■ WORK ORDER:
Search the material and gather each line with "alternative" in it.
*** Opening DATA ***
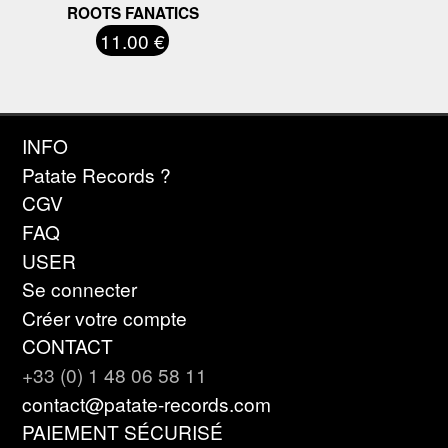
ROOTS FANATICS
11.00 €
INFO
Patate Records ?
CGV
FAQ
USER
Se connecter
Créer votre compte
CONTACT
+33 (0) 1 48 06 58 11
contact@patate-records.com
PAIEMENT SÉCURISÉ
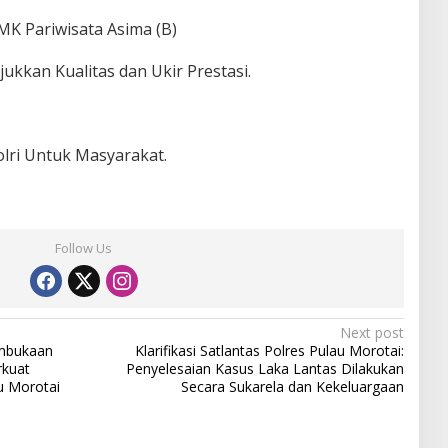
MK Pariwisata Asima (B)
jukkan Kualitas dan Ukir Prestasi.
lri Untuk Masyarakat.
Follow Us
Next post
embukaan
Klarifikasi Satlantas Polres Pulau Morotai:
rkuat
Penyelesaian Kasus Laka Lantas Dilakukan
u Morotai
Secara Sukarela dan Kekeluargaan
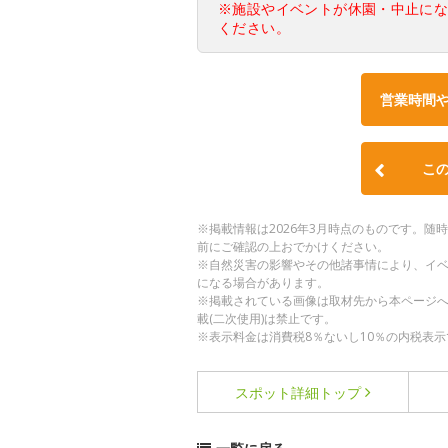
※施設やイベントが休園・中止に
ください。
営業時間
こ
※掲載情報は2026年3月時点のものです。
前にご確認の上おでかけください。
※自然災害の影響やその他諸事情により、イ
になる場合があります。
※掲載されている画像は取材先から本ページ
載(二次使用)は禁止です。
※表示料金は消費税8％ないし10％の内税表示
スポット詳細
トップ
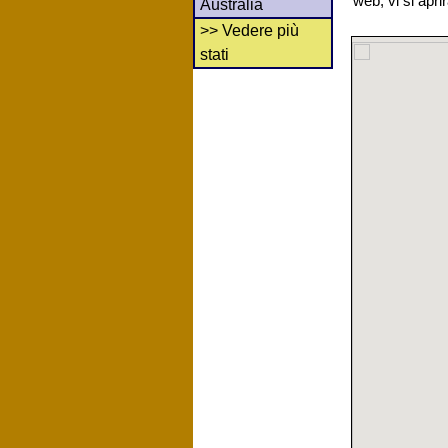
web, vi si apr
Australia
>> Vedere più
stati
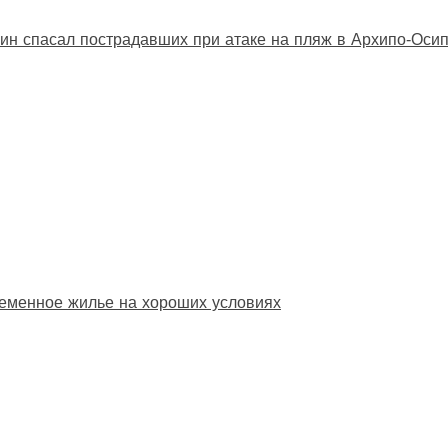
ин спасал пострадавших при атаке на пляж в Архипо‑Оси
еменное жилье на хороших условиях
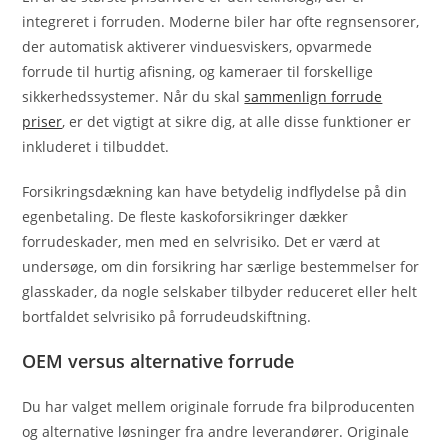
integreret i forruden. Moderne biler har ofte regnsensorer,
der automatisk aktiverer vinduesviskers, opvarmede
forrude til hurtig afisning, og kameraer til forskellige
sikkerhedssystemer. Når du skal
sammenlign forrude
priser
, er det vigtigt at sikre dig, at alle disse funktioner er
inkluderet i tilbuddet.
Forsikringsdækning kan have betydelig indflydelse på din
egenbetaling. De fleste kaskoforsikringer dækker
forrudeskader, men med en selvrisiko. Det er værd at
undersøge, om din forsikring har særlige bestemmelser for
glasskader, da nogle selskaber tilbyder reduceret eller helt
bortfaldet selvrisiko på forrudeudskiftning.
OEM versus alternative forrude
Du har valget mellem originale forrude fra bilproducenten
og alternative løsninger fra andre leverandører. Originale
*** Closing DATA ***
■ REPLY TO THE TASK:
OEM versus alternative forrude
og alternative løsninger fra andre leverandører. Originale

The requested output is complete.